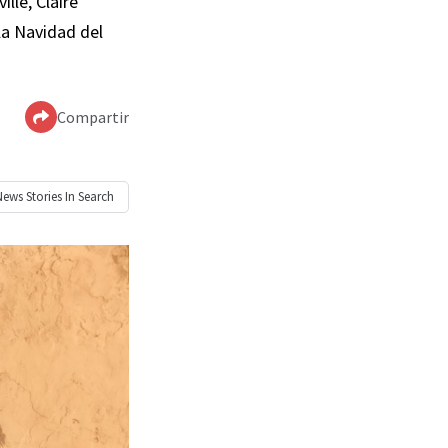
lle, Claire
la Navidad del
Compartir
News
Stories In Search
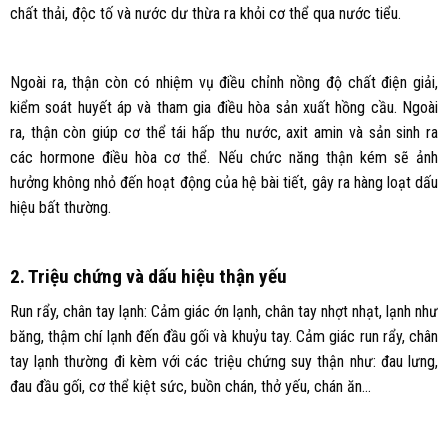
chất thải, độc tố và nước dư thừa ra khỏi cơ thể qua nước tiểu.
Ngoài ra, thận còn có nhiệm vụ điều chỉnh nồng độ chất điện giải,
kiểm soát huyết áp và tham gia điều hòa sản xuất hồng cầu. Ngoài
ra, thận còn giúp cơ thể tái hấp thu nước, axit amin và sản sinh ra
các hormone điều hòa cơ thể. Nếu chức năng thận kém sẽ ảnh
hưởng không nhỏ đến hoạt động của hệ bài tiết, gây ra hàng loạt dấu
hiệu bất thường.
2. Triệu chứng và dấu hiệu thận yếu
Run rẩy, chân tay lạnh: Cảm giác ớn lạnh, chân tay nhợt nhạt, lạnh như
băng, thậm chí lạnh đến đầu gối và khuỷu tay. Cảm giác run rẩy, chân
tay lạnh thường đi kèm với các triệu chứng suy thận như: đau lưng,
đau đầu gối, cơ thể kiệt sức, buồn chán, thở yếu, chán ăn…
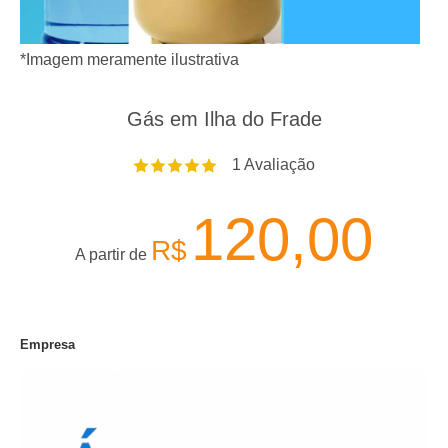
*Imagem meramente ilustrativa
Gás em Ilha do Frade
1
Avaliação
120,00
R$
A partir de
Empresa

------------------------------------------------

_Activity_:
In the listing above, locate the line containing "các hormone điều" and the line containing "Run rẩy, chân tay", then transcribe both and every line between them verbatim.

_Output below_:
các hormone điều hòa cơ thể. Nếu chức năng thận kém sẽ ảnh
hưởng không nhỏ đến hoạt động của hệ bài tiết, gây ra hàng loạt dấu
hiệu bất thường.
2. Triệu chứng và dấu hiệu thận yếu
Run rẩy, chân tay lạnh: Cảm giác ớn lạnh, chân tay nhợt nhạt, lạnh như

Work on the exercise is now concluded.